Problem requirements:
Lines below that include "Sign" are the answer; copy each one.

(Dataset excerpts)
┄┄┄┄┄┄┄┄┄┄┄┄┄┄┄┄┄┄┄┄

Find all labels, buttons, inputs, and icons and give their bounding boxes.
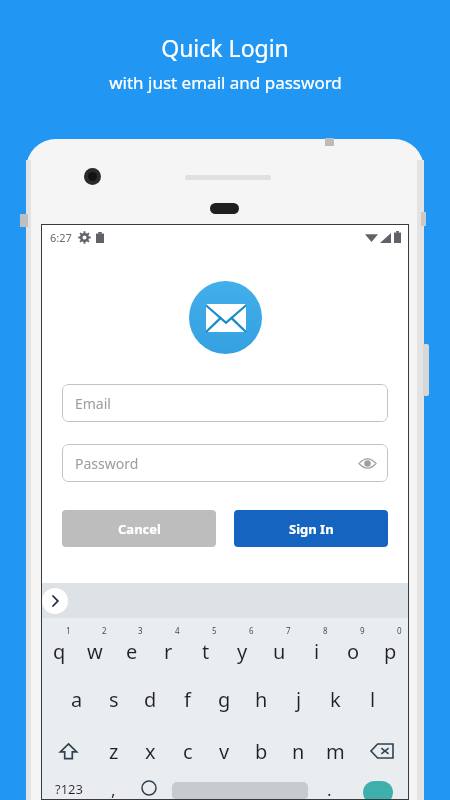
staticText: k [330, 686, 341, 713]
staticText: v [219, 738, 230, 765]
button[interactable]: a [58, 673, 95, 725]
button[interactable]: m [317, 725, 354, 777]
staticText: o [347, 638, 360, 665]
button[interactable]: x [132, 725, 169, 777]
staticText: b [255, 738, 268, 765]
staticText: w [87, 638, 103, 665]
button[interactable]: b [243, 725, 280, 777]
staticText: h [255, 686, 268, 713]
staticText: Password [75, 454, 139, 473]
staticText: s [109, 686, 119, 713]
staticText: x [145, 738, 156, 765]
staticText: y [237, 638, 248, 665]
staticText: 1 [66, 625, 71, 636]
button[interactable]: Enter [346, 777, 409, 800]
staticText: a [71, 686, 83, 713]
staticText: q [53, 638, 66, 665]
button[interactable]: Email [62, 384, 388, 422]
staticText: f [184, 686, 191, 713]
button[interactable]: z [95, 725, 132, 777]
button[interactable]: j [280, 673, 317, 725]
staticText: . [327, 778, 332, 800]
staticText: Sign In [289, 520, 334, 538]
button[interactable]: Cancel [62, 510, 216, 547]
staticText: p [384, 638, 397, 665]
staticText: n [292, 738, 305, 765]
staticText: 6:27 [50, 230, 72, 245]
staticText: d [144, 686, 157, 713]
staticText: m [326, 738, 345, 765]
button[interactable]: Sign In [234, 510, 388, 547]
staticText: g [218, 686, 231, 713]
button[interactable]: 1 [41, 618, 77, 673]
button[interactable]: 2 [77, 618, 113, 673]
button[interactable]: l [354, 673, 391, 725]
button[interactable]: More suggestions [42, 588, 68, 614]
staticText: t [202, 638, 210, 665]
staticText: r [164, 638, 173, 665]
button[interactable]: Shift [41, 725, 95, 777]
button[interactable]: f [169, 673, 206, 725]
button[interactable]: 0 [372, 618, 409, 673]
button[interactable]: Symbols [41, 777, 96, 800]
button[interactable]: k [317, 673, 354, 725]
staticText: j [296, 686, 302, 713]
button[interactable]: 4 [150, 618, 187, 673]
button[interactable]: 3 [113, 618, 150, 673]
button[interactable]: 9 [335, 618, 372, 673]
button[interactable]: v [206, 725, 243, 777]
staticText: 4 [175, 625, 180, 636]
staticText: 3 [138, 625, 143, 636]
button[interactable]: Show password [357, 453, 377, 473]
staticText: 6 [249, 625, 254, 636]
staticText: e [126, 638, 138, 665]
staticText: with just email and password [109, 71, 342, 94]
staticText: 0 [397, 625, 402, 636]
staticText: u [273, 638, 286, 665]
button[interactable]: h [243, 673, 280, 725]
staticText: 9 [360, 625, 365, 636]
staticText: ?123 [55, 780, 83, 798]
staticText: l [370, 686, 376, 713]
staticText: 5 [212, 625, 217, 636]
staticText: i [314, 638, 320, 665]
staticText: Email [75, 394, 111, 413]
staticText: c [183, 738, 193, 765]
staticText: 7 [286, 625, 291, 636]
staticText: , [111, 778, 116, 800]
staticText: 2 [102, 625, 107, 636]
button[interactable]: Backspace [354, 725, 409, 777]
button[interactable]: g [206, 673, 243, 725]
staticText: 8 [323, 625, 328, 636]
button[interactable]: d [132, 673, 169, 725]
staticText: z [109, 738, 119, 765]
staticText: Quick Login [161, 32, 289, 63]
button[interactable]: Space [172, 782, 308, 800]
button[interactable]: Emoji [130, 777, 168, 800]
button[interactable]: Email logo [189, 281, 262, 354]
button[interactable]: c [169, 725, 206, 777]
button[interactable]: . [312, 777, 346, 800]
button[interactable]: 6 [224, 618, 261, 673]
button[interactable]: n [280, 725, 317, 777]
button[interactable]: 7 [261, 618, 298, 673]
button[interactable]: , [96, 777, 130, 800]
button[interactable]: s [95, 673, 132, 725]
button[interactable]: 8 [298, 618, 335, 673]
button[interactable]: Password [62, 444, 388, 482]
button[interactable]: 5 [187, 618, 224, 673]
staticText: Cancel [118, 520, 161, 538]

┄┄┄┄┄┄┄┄┄┄┄┄┄┄┄┄┄┄┄┄

Your solution:
staticText: Sign In [289, 520, 334, 538]
button[interactable]: Sign In [234, 510, 388, 547]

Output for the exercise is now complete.